> [Problem statement] Find and copy each line of the records where the string "Deficiência" shows up.

══ Input for this task

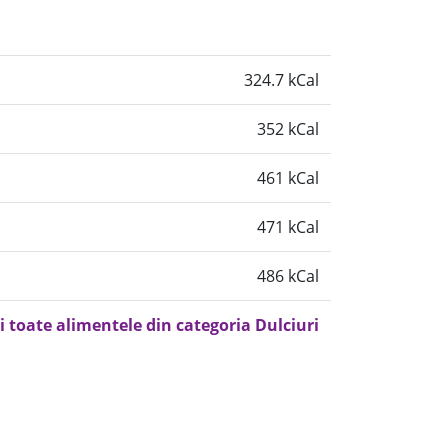
324.7 kCal
352 kCal
461 kCal
471 kCal
486 kCal
i toate alimentele din categoria Dulciuri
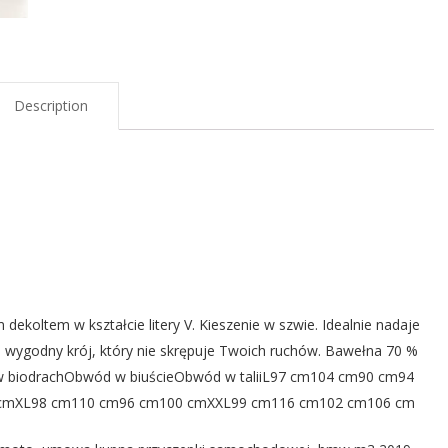
Description
dekoltem w kształcie litery V. Kieszenie w szwie. Idealnie nadaje
dzo wygodny krój, który nie skrępuje Twoich ruchów. Bawełna 70 %
w biodrachObwód w biuścieObwód w taliiL97 cm104 cm90 cm94
cmXL98 cm110 cm96 cm100 cmXXL99 cm116 cm102 cm106 cm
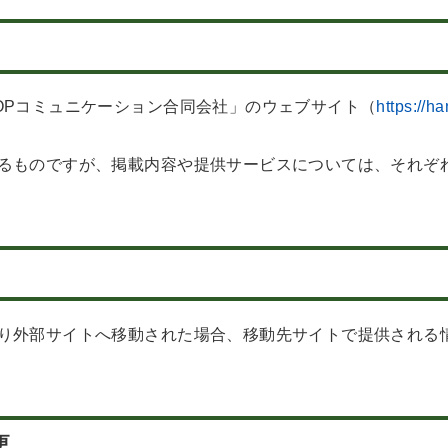
OPコミュニケーション合同会社」のウェブサイト（
https:
るものですが、掲載内容や提供サービスについては、それぞ
り外部サイトへ移動された場合、移動先サイトで提供される
更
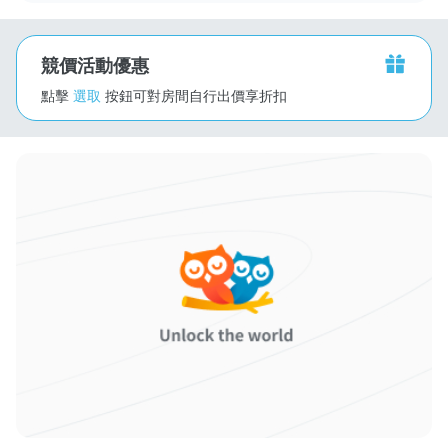
競價活動優惠
點擊
選取
按鈕可對房間自行出價享折扣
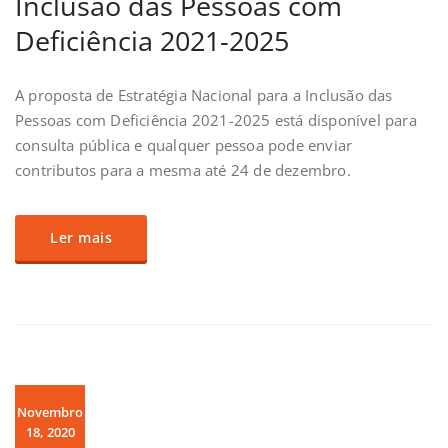
Inclusão das Pessoas com
Deficiência 2021-2025
A proposta de Estratégia Nacional para a Inclusão das
Pessoas com Deficiência 2021-2025 está disponível para
consulta pública e qualquer pessoa pode enviar
contributos para a mesma até 24 de dezembro.
Ler mais
Novembro
18, 2020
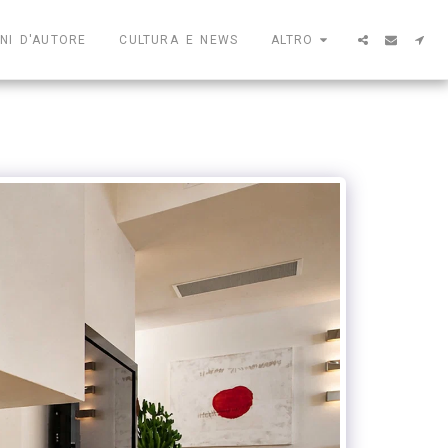
NI D'AUTORE
CULTURA E NEWS
ALTRO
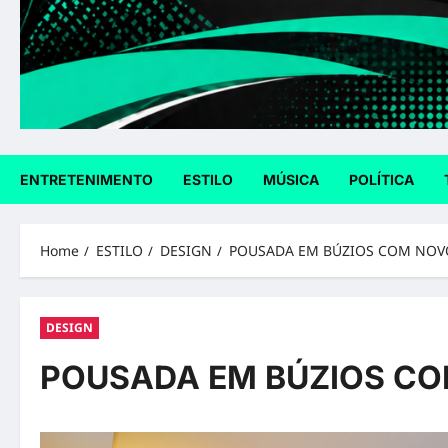
ENTRETENIMENTO
ESTILO
MÚSICA
POLÍTICA
Home
ESTILO
DESIGN
POUSADA EM BÚZIOS COM NOV
DESIGN
POUSADA EM BÚZIOS CO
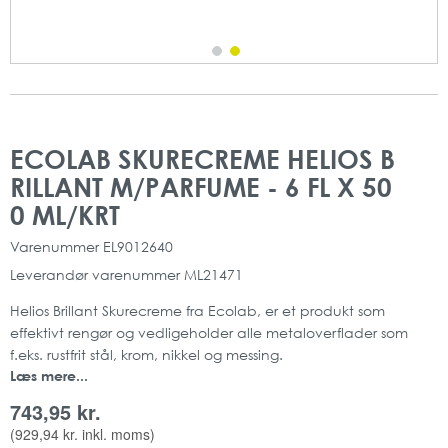
Gå
Gå
til
til
ECOLAB SKURECREME HELIOS B
slutningen
starten
RILLANT M/PARFUME - 6 FL X 50
af
af
billedgalleriet
billedgalleriet
0 ML/KRT
Varenummer
EL9012640
Leverandør varenummer
ML21471
Helios Brillant Skurecreme fra Ecolab, er et produkt som
effektivt rengør og vedligeholder alle metaloverflader som
f.eks. rustfrit stål, krom, nikkel og messing.
Læs mere...
Produktet er også velegnet til syreresistente glas-keramiske
kogeplader og gryder.
743,95 kr.
Helios Brillant fjerner også aflejringer på porcelæn.
(
929,94 kr.
inkl. moms)
pH-værdi_ 3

════

> [Expected answer]
Deficiência 2021-2025
Pessoas com Deficiência 2021-2025 está disponível para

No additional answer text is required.